The president of the Gujarat BJP unit, C R Paatil, has stated that Gujarat Chief Minister Bhupendra Patel will oversee another term, ahead of the state assembly elections this year. Paatil made the announcement in an event, said reports.
“Chief Minister Bhupendra Patel has done good work and he would be repeated (for another term),” said Paatil when asked about who would be the party’s next chief minister, at a TV9 event. Patel, a first-time MLA, was the BJP’s surprise choice as chief minister following the resignation of Vijay Rupani in September last year.
Now, as Patel is apparently set to be the party’s face for the Gujarat elections, political experts assign a myriad of reasons to the choice. News18 explores some of them:
Why Bhupendra Was Chosen in the 1st Place Lends Clues…

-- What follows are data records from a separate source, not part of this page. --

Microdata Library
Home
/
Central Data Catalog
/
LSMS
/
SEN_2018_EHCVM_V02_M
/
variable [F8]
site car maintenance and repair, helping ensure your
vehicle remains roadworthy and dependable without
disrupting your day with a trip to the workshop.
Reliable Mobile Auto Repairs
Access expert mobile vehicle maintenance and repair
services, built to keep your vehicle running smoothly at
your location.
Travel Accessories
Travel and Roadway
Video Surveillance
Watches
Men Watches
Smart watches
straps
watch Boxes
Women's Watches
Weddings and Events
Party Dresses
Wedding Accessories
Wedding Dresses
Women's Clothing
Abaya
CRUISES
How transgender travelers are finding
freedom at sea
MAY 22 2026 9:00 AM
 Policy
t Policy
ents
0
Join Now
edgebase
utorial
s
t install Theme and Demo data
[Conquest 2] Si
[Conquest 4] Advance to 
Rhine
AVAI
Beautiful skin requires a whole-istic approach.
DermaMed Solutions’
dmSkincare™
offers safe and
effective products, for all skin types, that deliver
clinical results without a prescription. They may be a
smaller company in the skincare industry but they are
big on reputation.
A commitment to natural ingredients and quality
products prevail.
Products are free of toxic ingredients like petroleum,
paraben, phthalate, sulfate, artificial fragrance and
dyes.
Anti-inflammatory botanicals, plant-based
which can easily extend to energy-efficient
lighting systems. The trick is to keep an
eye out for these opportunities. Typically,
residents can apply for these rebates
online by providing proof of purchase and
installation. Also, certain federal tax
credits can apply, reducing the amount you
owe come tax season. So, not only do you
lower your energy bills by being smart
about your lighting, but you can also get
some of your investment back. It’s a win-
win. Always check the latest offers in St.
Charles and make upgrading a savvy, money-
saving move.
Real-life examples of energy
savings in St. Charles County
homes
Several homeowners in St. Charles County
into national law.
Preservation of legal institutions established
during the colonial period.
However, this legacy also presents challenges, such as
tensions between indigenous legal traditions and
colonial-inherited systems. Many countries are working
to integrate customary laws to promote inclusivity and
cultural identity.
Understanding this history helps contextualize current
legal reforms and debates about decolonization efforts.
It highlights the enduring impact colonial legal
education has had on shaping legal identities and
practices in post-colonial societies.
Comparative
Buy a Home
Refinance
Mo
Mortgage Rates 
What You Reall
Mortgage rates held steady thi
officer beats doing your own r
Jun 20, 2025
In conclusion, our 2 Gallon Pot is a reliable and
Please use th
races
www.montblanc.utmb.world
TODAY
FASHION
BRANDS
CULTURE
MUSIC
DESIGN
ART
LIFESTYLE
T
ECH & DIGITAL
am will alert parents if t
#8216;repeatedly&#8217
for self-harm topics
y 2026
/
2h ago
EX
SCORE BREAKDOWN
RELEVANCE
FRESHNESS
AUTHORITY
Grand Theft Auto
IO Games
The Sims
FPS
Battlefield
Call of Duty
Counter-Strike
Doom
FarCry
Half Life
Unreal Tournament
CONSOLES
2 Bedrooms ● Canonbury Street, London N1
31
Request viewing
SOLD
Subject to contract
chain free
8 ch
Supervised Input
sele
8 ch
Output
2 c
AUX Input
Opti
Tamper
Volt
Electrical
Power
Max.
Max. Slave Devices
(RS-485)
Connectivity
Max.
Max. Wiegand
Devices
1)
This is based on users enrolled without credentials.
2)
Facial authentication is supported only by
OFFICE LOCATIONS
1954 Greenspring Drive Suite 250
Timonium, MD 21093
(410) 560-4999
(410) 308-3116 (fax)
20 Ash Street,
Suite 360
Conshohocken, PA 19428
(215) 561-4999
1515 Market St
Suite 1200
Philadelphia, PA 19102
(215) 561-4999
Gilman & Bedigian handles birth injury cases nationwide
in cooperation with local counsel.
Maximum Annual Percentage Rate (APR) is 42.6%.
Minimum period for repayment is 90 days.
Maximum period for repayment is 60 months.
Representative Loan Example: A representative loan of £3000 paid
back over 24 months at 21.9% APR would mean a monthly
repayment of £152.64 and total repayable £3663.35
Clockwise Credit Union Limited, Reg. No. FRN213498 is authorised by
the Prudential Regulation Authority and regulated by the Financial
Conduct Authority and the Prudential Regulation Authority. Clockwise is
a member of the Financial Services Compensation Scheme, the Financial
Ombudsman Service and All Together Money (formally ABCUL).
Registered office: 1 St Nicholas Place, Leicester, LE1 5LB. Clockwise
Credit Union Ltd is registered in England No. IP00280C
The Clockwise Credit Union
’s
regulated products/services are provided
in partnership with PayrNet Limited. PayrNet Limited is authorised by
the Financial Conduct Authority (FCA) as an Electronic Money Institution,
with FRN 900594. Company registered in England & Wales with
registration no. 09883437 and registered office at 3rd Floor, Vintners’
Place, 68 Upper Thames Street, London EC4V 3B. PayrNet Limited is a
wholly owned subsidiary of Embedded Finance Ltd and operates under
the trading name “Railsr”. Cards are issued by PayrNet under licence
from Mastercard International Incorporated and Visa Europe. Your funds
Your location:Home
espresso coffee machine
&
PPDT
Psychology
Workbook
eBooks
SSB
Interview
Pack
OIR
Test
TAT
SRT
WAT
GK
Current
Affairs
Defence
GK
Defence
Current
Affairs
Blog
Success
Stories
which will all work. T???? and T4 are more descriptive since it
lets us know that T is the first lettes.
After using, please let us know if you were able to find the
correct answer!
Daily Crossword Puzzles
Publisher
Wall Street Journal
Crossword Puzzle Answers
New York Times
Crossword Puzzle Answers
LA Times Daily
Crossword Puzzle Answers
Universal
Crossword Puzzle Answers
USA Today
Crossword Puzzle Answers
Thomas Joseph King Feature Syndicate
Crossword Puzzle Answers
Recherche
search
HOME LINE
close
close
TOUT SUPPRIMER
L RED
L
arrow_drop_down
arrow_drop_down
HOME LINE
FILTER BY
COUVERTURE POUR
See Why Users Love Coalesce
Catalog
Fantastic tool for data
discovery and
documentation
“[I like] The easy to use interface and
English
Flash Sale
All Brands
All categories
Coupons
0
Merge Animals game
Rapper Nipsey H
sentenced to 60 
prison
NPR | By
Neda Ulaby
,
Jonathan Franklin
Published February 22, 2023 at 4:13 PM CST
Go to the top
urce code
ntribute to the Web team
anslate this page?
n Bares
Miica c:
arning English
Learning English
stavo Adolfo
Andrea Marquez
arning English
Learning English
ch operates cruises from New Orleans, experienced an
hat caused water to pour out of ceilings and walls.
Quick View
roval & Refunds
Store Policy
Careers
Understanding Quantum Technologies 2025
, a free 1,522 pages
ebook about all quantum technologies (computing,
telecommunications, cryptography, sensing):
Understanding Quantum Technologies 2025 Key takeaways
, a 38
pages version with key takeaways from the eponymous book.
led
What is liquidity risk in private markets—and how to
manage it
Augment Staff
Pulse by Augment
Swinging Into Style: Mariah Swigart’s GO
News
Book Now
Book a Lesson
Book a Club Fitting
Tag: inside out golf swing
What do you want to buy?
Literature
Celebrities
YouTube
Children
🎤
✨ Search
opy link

To replace Rupani, Patel seemed like a near-ideal choice. According to reports, Patel has an unblemished image, and most importantly, he was the youngest candidate for the position. BJP leaders in New Delhi were quoted as saying by India Today that because he brought no baggage to the position, he would be ‘much easier to control and appease Patidar satraps through the party high command’. “A leader with a clean slate has an advantage. It aids in power balancing," a Delhi leader was quoted as saying.
Why Patels are Important
Patidars (or Patels) claim to be Lord Ram’s descendants. The community accounts for 12-14 per cent of the electorate but is extremely powerful, both financially and politically, and is spread throughout the state, with a concentration in north Gujarat and Saurashtra. In at least 70 of the 182 assembly segments, their votes determine the outcome. They are an important voting bloc for the BJP, accounting for one-third of its MLAs.
The Patidar community, which constitutes the BJP’s core vote bank, was seen as drifting away from it in recent years, a report by the Indian Express states. This was reflected in the February local body elections, where, despite the BJP winning almost all of the bodies, the Aam Aadmi Party (AAP) stormed into Surat, home to state party chief CR Paatil, to become the municipal corporation’s main opposition, fueled by anti-BJP Patidar votes.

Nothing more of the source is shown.